Working data:
+--
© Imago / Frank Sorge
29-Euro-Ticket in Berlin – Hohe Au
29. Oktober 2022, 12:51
+--
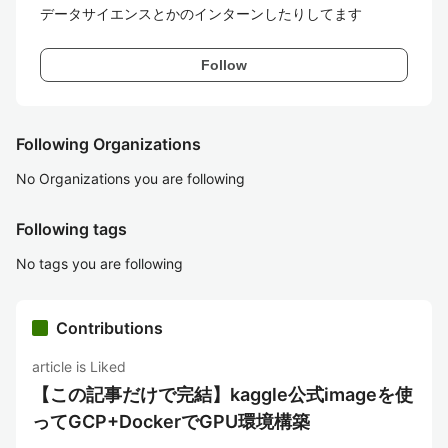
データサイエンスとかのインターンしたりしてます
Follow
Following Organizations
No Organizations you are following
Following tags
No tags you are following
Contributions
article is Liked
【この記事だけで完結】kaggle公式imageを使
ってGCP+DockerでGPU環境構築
+--
Working from the material above, restate word for word the lines between the line with "No tags you are following" and the line with "ってGCP+DockerでGPU環境構築", both included, and only those.

Your solution:
No tags you are following
Contributions
article is Liked
【この記事だけで完結】kaggle公式imageを使
ってGCP+DockerでGPU環境構築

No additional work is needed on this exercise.